Task brief:
Please copy each line of the records below that holds the word "your".
*** Opening Given data ***
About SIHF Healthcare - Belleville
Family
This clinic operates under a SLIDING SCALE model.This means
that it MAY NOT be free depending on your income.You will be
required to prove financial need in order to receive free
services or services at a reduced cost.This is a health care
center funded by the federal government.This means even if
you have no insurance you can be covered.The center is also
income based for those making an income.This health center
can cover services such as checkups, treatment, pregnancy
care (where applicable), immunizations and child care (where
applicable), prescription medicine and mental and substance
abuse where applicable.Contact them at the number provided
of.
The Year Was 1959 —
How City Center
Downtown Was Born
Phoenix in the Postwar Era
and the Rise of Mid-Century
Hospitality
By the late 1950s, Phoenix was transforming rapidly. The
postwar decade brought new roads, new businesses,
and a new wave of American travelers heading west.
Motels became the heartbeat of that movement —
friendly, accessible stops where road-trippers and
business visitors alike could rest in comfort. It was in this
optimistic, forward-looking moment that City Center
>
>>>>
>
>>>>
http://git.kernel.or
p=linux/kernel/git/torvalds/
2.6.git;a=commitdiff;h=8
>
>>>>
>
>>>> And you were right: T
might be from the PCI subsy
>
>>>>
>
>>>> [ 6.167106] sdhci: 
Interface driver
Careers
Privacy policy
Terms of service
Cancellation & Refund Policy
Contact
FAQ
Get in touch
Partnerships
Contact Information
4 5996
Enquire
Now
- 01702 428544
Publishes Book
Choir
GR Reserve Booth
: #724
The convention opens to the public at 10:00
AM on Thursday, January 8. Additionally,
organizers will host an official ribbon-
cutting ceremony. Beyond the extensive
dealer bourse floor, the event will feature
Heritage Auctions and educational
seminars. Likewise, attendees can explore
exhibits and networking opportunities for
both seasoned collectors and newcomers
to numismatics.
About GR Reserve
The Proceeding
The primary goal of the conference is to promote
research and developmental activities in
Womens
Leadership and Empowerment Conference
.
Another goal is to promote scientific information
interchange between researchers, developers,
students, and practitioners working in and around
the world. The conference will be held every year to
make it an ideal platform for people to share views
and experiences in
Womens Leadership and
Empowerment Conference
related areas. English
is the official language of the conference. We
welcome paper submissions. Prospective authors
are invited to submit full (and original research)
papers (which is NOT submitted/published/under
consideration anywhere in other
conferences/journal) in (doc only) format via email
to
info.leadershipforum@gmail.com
*** Closing Given data ***
*** Opening Given data ***
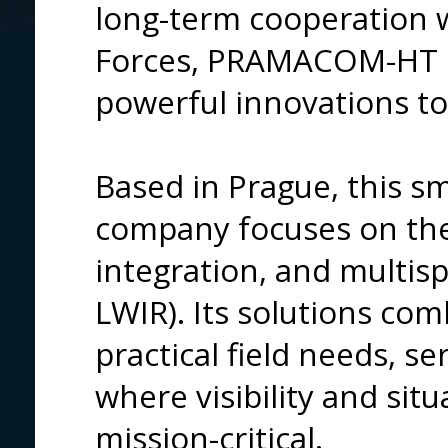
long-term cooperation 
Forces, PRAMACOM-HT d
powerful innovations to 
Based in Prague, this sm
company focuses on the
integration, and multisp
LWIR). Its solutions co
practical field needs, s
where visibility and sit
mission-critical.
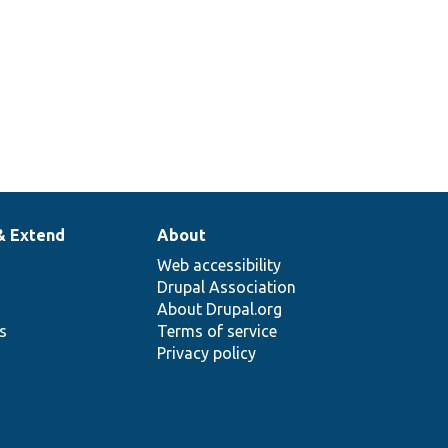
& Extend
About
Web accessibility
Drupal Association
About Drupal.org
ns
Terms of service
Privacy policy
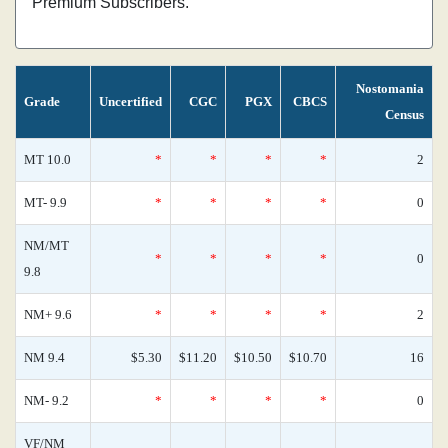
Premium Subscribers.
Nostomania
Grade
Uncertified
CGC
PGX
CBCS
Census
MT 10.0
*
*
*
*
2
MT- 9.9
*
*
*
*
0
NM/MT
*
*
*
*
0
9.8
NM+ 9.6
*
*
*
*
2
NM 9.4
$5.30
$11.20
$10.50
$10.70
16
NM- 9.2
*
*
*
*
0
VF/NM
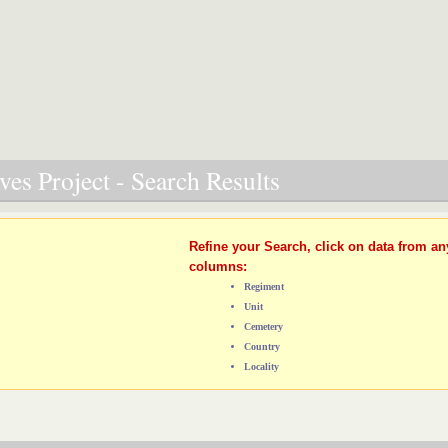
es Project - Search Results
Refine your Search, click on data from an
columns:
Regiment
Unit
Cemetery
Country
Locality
*** Closing Given data ***
Answer area:
that it MAY NOT be free depending on your income.You will be
Refine your Search, click on data from an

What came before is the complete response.